The calibration methods of accelerometer can be categorized into gravity field calibration, high-g calibration, and dynamic calibration [5]. Since the gravity field test is carried out on the earth surface, the related physical quantities such as local gravitational acceleration, earth rate, and geomagnetic field can be accurately measured, which can be used as a high-precision reference to calibrate the bias and scale factor of accelerometer. Although the high-g calibration and dynamic calibration can calibrate the nonlinear coefficients and testing the dynamic performance of accelerometer by utilizing centrifuge and vibration table [6, 7]. The test cost is much higher and the calibration accuracy of linear coefficients is lower than that of gravity field calibration.
Generally, high-precision accelerometers are mainly tested by the high-precision indexing head, multi-axis position turntable, tilting table, and other positioning equipment in gravity field [8–11]. The multiposition methods are widely used to calibrate the linear coefficients of accelerometers based on the least squares, Kalman filter, differential evolution (DE), and neural networks algorithms [8, 12–15]. Two-position tests are adopted to calibrate two-axial and triaxial accelerometers without precision turntable [15, 16]. After calibration and compensation with installed direction errors in the error model of accelerometers, the measurement accuracy is less than 1 mg at ± 1 g positions [17]. Xu et al. [18] proposed three-position method for calibrating the scale factor of accelerometer without considering the misalignments and the relative error is less than 0.07%. In order to improve the calibration accuracy, Xu et al. [19] and Pan et al. [20] proposed 6-position methods for triaxial accelerometer calibration on the low-cost three-axis turntable. However, 2-position and 6-position calibration methods without high-precision testing equipment cannot meet the accuracy requirement of high-precision accelerometers such as pendulous integrating gyro accelerometer (PIGA). Thus, the more test positions such as 12-position and 18-position methods are adopted to improve the magnitude of calibration accuracy to less than 10−5 [21, 22]. By using the genetic algorithm, Marinov et al. [23] proposed 24-position static calibration method to ensure the standard deviations of error coefficients are 10−5 g. The magnitude of standard deviations of error coefficients can be less than 10−6 by using a 20-position calibration method on two-axis table based on D-optimal experimental design [24]. In order to restrain the influence of angular position errors on the calibration test, a 24-position combinational measurement method is designed and the practical measurement results show that the magnitude of standard deviations is 10−6 [25].

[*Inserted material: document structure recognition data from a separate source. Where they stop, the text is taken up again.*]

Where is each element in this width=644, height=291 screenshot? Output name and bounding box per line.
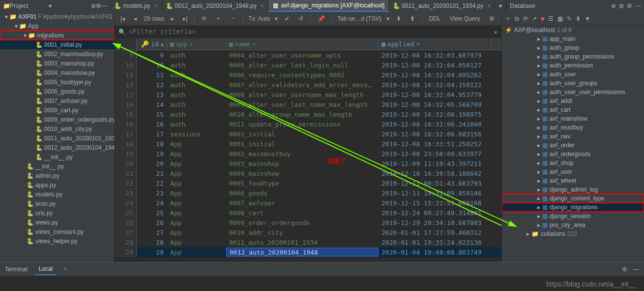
table-row[interactable]: 27 27 App 0010_addr_city 2020-01-01 17:2… <box>115 227 501 237</box>
db-table[interactable]: ▸▦axf_shop <box>502 159 644 167</box>
cell-id[interactable]: 28 <box>137 237 167 247</box>
table-row[interactable]: 16 16 auth 0011_update_proxy_permissions… <box>115 119 501 129</box>
cell-name[interactable]: 0005_alter_user_last_login_null <box>226 60 379 70</box>
cell-app[interactable]: App <box>167 168 226 178</box>
cell-name[interactable]: 0009_order_ordergoods <box>226 218 379 227</box>
cell-id[interactable]: 19 <box>137 149 167 159</box>
table-row[interactable]: 22 22 App 0005_foodtype 2019-12-11 00:51… <box>115 178 501 188</box>
expand-icon[interactable]: ⊞ <box>619 2 624 9</box>
cell-app[interactable]: App <box>167 227 226 237</box>
cell-applied[interactable]: 2019-12-11 14:31:09.859146 <box>379 188 492 198</box>
cell-app[interactable]: App <box>167 218 226 227</box>
db-table[interactable]: ▸▦axf_ordergoods <box>502 150 644 159</box>
table-row[interactable]: 29 29 App 0012_auto_20200104_1948 2020-0… <box>115 247 501 257</box>
db-table[interactable]: ▸▦django_migrations <box>502 203 644 212</box>
cell-id[interactable]: 10 <box>137 60 167 70</box>
gear-icon[interactable]: ⚙ <box>622 266 627 273</box>
db-table[interactable]: ▸▦auth_group <box>502 43 644 52</box>
tree-file[interactable]: 🐍0003_mainshop.py <box>0 59 114 68</box>
cell-id[interactable]: 24 <box>137 198 167 208</box>
cell-app[interactable]: App <box>167 198 226 208</box>
cell-name[interactable]: 0009_alter_user_last_name_max_length <box>226 99 379 109</box>
tree-file[interactable]: 🐍__init__.py <box>0 152 114 162</box>
tree-migrations-folder[interactable]: ▾ 📁 migrations <box>0 31 114 40</box>
cell-app[interactable]: App <box>167 208 226 218</box>
cell-id[interactable]: 9 <box>137 50 167 60</box>
cell-name[interactable]: 0008_alter_user_username_max_length <box>226 90 379 99</box>
download-icon[interactable]: ⬇ <box>394 14 403 23</box>
cell-name[interactable]: 0003_mainshop <box>226 159 379 168</box>
cell-name[interactable]: 0007_axfuser <box>226 198 379 208</box>
tx-mode[interactable]: Tx: Auto <box>248 15 270 22</box>
cell-app[interactable]: auth <box>167 60 226 70</box>
editor-tab[interactable]: 🐍0011_auto_20200101_1934.py× <box>389 0 495 12</box>
tree-file[interactable]: 🐍0012_auto_20200104_1948. <box>0 143 114 152</box>
db-table[interactable]: ▸▦axf_order <box>502 141 644 150</box>
prev-page-icon[interactable]: ◂ <box>132 14 139 23</box>
db-table[interactable]: ▸▦auth_group_permissions <box>502 52 644 61</box>
cell-name[interactable]: 0002_mainmustbuy <box>226 149 379 159</box>
db-table[interactable]: ▸▦django_admin_log <box>502 185 644 194</box>
table-row[interactable]: 9 9 auth 0004_alter_user_username_opts 2… <box>115 50 501 60</box>
table-row[interactable]: 23 23 App 0006_goods 2019-12-11 14:31:09… <box>115 188 501 198</box>
tree-file[interactable]: 🐍0006_goods.py <box>0 87 114 96</box>
table-row[interactable]: 10 10 auth 0005_alter_user_last_login_nu… <box>115 60 501 70</box>
db-table[interactable]: ▸▦axf_mustbuy <box>502 123 644 132</box>
cell-applied[interactable]: 2019-12-08 16:32:03.607979 <box>379 50 492 60</box>
tree-file[interactable]: 🐍0004_mainshow.py <box>0 68 114 77</box>
add-row-icon[interactable]: ＋ <box>213 13 223 24</box>
remove-row-icon[interactable]: － <box>228 13 238 24</box>
first-page-icon[interactable]: |◂ <box>118 14 127 23</box>
jump-icon[interactable]: ↗ <box>532 15 537 22</box>
th-app[interactable]: ▦app÷ <box>167 38 226 50</box>
cell-applied[interactable]: 2020-01-01 17:27:59.460312 <box>379 227 492 237</box>
table-row[interactable]: 15 15 auth 0010_alter_group_name_max_len… <box>115 109 501 119</box>
db-table[interactable]: ▸▦axf_mainshow <box>502 114 644 123</box>
cell-applied[interactable]: 2019-12-08 16:32:04.150122 <box>379 80 492 90</box>
format-select[interactable]: Tab-se…d (TSV) <box>337 15 381 22</box>
tree-file[interactable]: 🐍tests.py <box>0 199 114 208</box>
db-collations[interactable]: ▸ 📁 collations 222 <box>502 229 644 238</box>
table-row[interactable]: 12 12 auth 0007_alter_validators_add_err… <box>115 80 501 90</box>
db-table[interactable]: ▸▦axf_user <box>502 167 644 176</box>
target-icon[interactable]: ⊕ <box>611 2 616 9</box>
filter-input[interactable] <box>129 28 491 35</box>
cell-name[interactable]: 0006_goods <box>226 188 379 198</box>
upload-icon[interactable]: ⬆ <box>408 14 417 23</box>
db-table[interactable]: ▸▦axf_wheel <box>502 176 644 185</box>
table-row[interactable]: 17 17 sessions 0001_initial 2019-12-08 1… <box>115 129 501 139</box>
tree-file[interactable]: 🐍0011_auto_20200101_1934.p <box>0 133 114 143</box>
cell-name[interactable]: 0007_alter_validators_add_error_mess… <box>226 80 379 90</box>
terminal-tab[interactable]: Local <box>35 263 57 275</box>
cell-id[interactable]: 29 <box>137 247 167 257</box>
grid-icon[interactable]: ▦ <box>557 15 563 22</box>
db-table[interactable]: ▸▦django_session <box>502 212 644 221</box>
cell-applied[interactable]: 2019-12-08 16:32:04.050127 <box>379 60 492 70</box>
cell-applied[interactable]: 2019-12-08 16:32:06.241040 <box>379 119 492 129</box>
tree-file[interactable]: 🐍views_helper.py <box>0 236 114 246</box>
close-icon[interactable]: ✕ <box>494 29 498 35</box>
cell-id[interactable]: 14 <box>137 99 167 109</box>
cell-id[interactable]: 27 <box>137 227 167 237</box>
project-title[interactable]: Project <box>10 2 49 9</box>
cell-id[interactable]: 13 <box>137 90 167 99</box>
table-row[interactable]: 11 11 auth 0006_require_contenttypes_000… <box>115 70 501 80</box>
th-id[interactable]: 🔑id▲ <box>137 38 167 50</box>
table-row[interactable]: 19 19 App 0002_mainmustbuy 2019-12-08 23… <box>115 149 501 159</box>
tree-app-folder[interactable]: ▾ 📁 App <box>0 21 114 31</box>
cell-name[interactable]: 0004_mainshow <box>226 168 379 178</box>
cell-name[interactable]: 0012_auto_20200104_1948 <box>226 248 379 257</box>
gear-icon[interactable]: ⚙ <box>96 2 101 9</box>
cell-id[interactable]: 17 <box>137 129 167 139</box>
cell-id[interactable]: 15 <box>137 109 167 119</box>
cell-name[interactable]: 0001_initial <box>226 129 379 139</box>
db-table[interactable]: ▸▦django_content_type <box>502 194 644 203</box>
project-tree[interactable]: ▾ 📁 AXF01 F:¥python¥yhpython¥AXF01 ▾ 📁 A… <box>0 12 115 262</box>
tree-file[interactable]: 🐍urls.py <box>0 208 114 218</box>
editor-tab[interactable]: 🐍0012_auto_20200104_1948.py× <box>162 0 268 12</box>
target-icon[interactable]: ⊕ <box>91 2 96 9</box>
cell-app[interactable]: auth <box>167 50 226 60</box>
th-applied[interactable]: ▦applied÷ <box>379 38 492 50</box>
cell-applied[interactable]: 2019-12-09 11:19:43.397211 <box>379 159 492 168</box>
cell-id[interactable]: 12 <box>137 80 167 90</box>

Although the aforementioned multiposition methods can accurately calibrate accelerometers, the error sources including equipment error, installation error, and alignment error during the test are few comprehensively considered and deeply analyzed. Meanwhile, the uncertainty and efficiency of different calibration coefficients, at different positions and for different calibration schemes also should be analyzed to further improve the accuracy and test cost. Moreover, the angular velocity should be considered in the error calibration model because the angular velocity about the input axis of PIGA has a great influence on the output accuracy of PIGA.

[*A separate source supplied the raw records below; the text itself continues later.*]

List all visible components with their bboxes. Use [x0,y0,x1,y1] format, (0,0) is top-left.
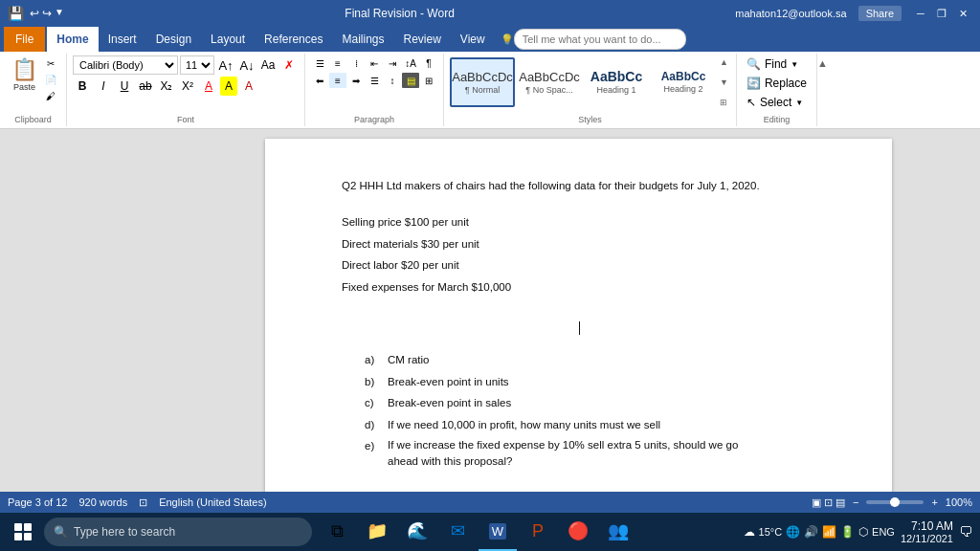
clear-format-button[interactable]: ✗ [279,55,299,75]
increase-indent-button[interactable]: ⇥ [384,55,401,71]
restore-button[interactable]: ❐ [932,4,951,23]
customize-icon[interactable]: ▼ [55,7,64,20]
volume-icon[interactable]: 🔊 [804,525,818,539]
line-spacing-button[interactable]: ↕ [384,73,401,88]
tab-layout[interactable]: Layout [201,27,255,52]
numbering-button[interactable]: ≡ [329,55,346,71]
tab-home[interactable]: Home [47,27,98,52]
align-center-button[interactable]: ≡ [329,73,346,88]
notification-icon[interactable]: 🗨 [959,524,972,540]
style-no-spacing[interactable]: AaBbCcDc ¶ No Spac... [517,57,582,107]
read-mode-icon[interactable]: ▤ [835,496,845,509]
close-button[interactable]: ✕ [953,4,972,23]
format-painter-button[interactable]: 🖌 [43,88,58,103]
font-size-select[interactable]: 11 [180,55,214,75]
word-button[interactable]: W [479,513,517,551]
zoom-level[interactable]: 100% [946,496,972,508]
align-right-button[interactable]: ➡ [347,73,365,88]
edge-button[interactable]: 🌊 [398,513,436,551]
find-dropdown[interactable]: ▼ [791,60,798,69]
data-item-1: Selling price $100 per unit [342,213,815,231]
language-btn[interactable]: ENG [872,526,895,538]
mail-button[interactable]: ✉ [438,513,477,551]
system-clock[interactable]: 7:10 AM 12/11/2021 [901,519,953,544]
tab-references[interactable]: References [255,27,332,52]
web-layout-icon[interactable]: ⊡ [824,496,833,509]
wifi-icon[interactable]: 📶 [822,525,836,539]
superscript-button[interactable]: X² [178,77,197,96]
select-button[interactable]: ↖ Select ▼ [743,94,811,111]
find-button[interactable]: 🔍 Find ▼ [743,55,811,73]
strikethrough-button[interactable]: ab [136,77,155,96]
justify-button[interactable]: ☰ [366,73,383,88]
zoom-minus[interactable]: − [853,496,858,508]
select-dropdown[interactable]: ▼ [795,99,803,107]
page-info: Page 3 of 12 [8,496,67,508]
italic-button[interactable]: I [94,77,113,96]
paste-icon: 📋 [11,57,37,82]
align-left-button[interactable]: ⬅ [311,73,328,88]
paragraph-label: Paragraph [305,115,443,124]
highlight-button[interactable]: A [220,77,237,96]
tab-insert[interactable]: Insert [99,27,146,52]
start-button[interactable] [4,513,42,551]
subscript-button[interactable]: X₂ [157,77,176,96]
share-button[interactable]: Share [858,6,902,21]
bold-button[interactable]: B [73,77,92,96]
tab-file[interactable]: File [4,27,45,52]
copy-button[interactable]: 📄 [43,72,58,87]
zoom-plus[interactable]: + [931,496,937,508]
teams-button[interactable]: 👥 [599,513,637,551]
tab-design[interactable]: Design [146,27,201,52]
underline-button[interactable]: U [115,77,134,96]
replace-button[interactable]: 🔄 Replace [743,75,811,92]
tab-mailings[interactable]: Mailings [332,27,393,52]
data-item-4: Fixed expenses for March $10,000 [342,278,815,296]
paste-button[interactable]: 📋 Paste [8,55,41,103]
tell-me-input[interactable] [514,29,686,50]
styles-scroll-up[interactable]: ▲ [718,57,730,67]
document-page[interactable]: Q2 HHH Ltd makers of chairs had the foll… [265,139,892,492]
doc-scroll-area[interactable]: Q2 HHH Ltd makers of chairs had the foll… [177,129,980,492]
ribbon-tabs: File Home Insert Design Layout Reference… [0,27,980,52]
minimize-button[interactable]: ─ [911,4,930,23]
bullets-button[interactable]: ☰ [311,55,328,71]
grow-font-button[interactable]: A↑ [216,55,235,75]
multilevel-list-button[interactable]: ⁞ [347,55,365,71]
sort-button[interactable]: ↕A [402,55,419,71]
cut-button[interactable]: ✂ [43,55,58,71]
style-heading1[interactable]: AaBbCc Heading 1 [584,57,649,107]
print-layout-icon[interactable]: ▣ [812,496,821,509]
styles-scroll-down[interactable]: ▼ [718,77,730,87]
paragraph-group: ☰ ≡ ⁞ ⇤ ⇥ ↕A ¶ ⬅ ≡ ➡ ☰ ↕ ▤ ⊞ P [305,54,444,126]
taskview-button[interactable]: ⧉ [318,513,356,551]
show-hide-button[interactable]: ¶ [420,55,437,71]
font-color-button[interactable]: A [199,77,218,96]
borders-button[interactable]: ⊞ [420,73,437,88]
font-name-select[interactable]: Calibri (Body) [73,55,178,75]
tab-review[interactable]: Review [393,27,450,52]
style-heading2[interactable]: AaBbCc Heading 2 [651,57,716,107]
battery-icon[interactable]: 🔋 [840,525,855,539]
styles-expand[interactable]: ⊞ [718,98,730,107]
redo-icon[interactable]: ↪ [42,7,52,20]
powerpoint-button[interactable]: P [519,513,557,551]
network-icon[interactable]: 🌐 [786,525,800,539]
red-app-button[interactable]: 🔴 [559,513,597,551]
explorer-button[interactable]: 📁 [358,513,396,551]
shrink-font-button[interactable]: A↓ [237,55,256,75]
undo-icon[interactable]: ↩ [30,7,39,20]
font-color2-button[interactable]: A [239,77,258,96]
left-margin [0,129,177,492]
content-area: Q2 HHH Ltd makers of chairs had the foll… [0,129,980,492]
taskbar-search[interactable]: 🔍 Type here to search [44,518,312,546]
change-case-button[interactable]: Aa [258,55,278,75]
bluetooth-icon[interactable]: ⬡ [858,525,868,539]
ribbon-collapse-button[interactable]: ▲ [817,57,828,69]
tab-view[interactable]: View [451,27,495,52]
user-account[interactable]: mahaton12@outlook.sa [735,8,846,19]
style-normal[interactable]: AaBbCcDc ¶ Normal [450,57,515,107]
decrease-indent-button[interactable]: ⇤ [366,55,383,71]
shading-button[interactable]: ▤ [402,73,419,88]
zoom-slider[interactable] [866,500,924,504]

In this paper, an optimal calibration method for gravity field testing of orthogonal PIGAs on an indexing head table is proposed to improve the calibration uncertainty and reduce the test cost. The precise error calibration model of PIGA is deduced based on the established coordinate systems. The orthogonal 4-pose calibration method of PIGAs is designed to separate and identify the harmonic term coefficients of the angular error. The uncertainty and efficiency of different calibration schemes are analyzed, and then the optimized calibration process is proposed. Thus, the main error coefficients of PIGA can be accurately and efficiently calibrated after compensation with the angle error and combination different calibration schemes. The main contributions of this paper are as follows.(1)The precise acceleration and angular velocity components of gravity and earth rate about the three input reference axes of PIGA are obtained based the calibration system. The main error sources are systematically summarized and analyzed. Then, the complete error calibration model of PIGA is deduced.(2)The orthogonal 4-pose calibration method of dual PIGAs is proposed. The harmonic term coefficients of the angle error of indexing head table can be mostly separated and identified. Thus, the error coefficients including bias, scale factor, second order, and gravity effect error can be accurately calibrated after compensation.(3)The optimized calibration method is proposed by combining the features of the two calibration schemes (equal angle sequence and equal acceleration sequence) according to the analysis of calibration uncertainty and the proposed sensitivity function. Moreover, the detailed test process including self-alignment method are designed to further improve the calibration accuracy.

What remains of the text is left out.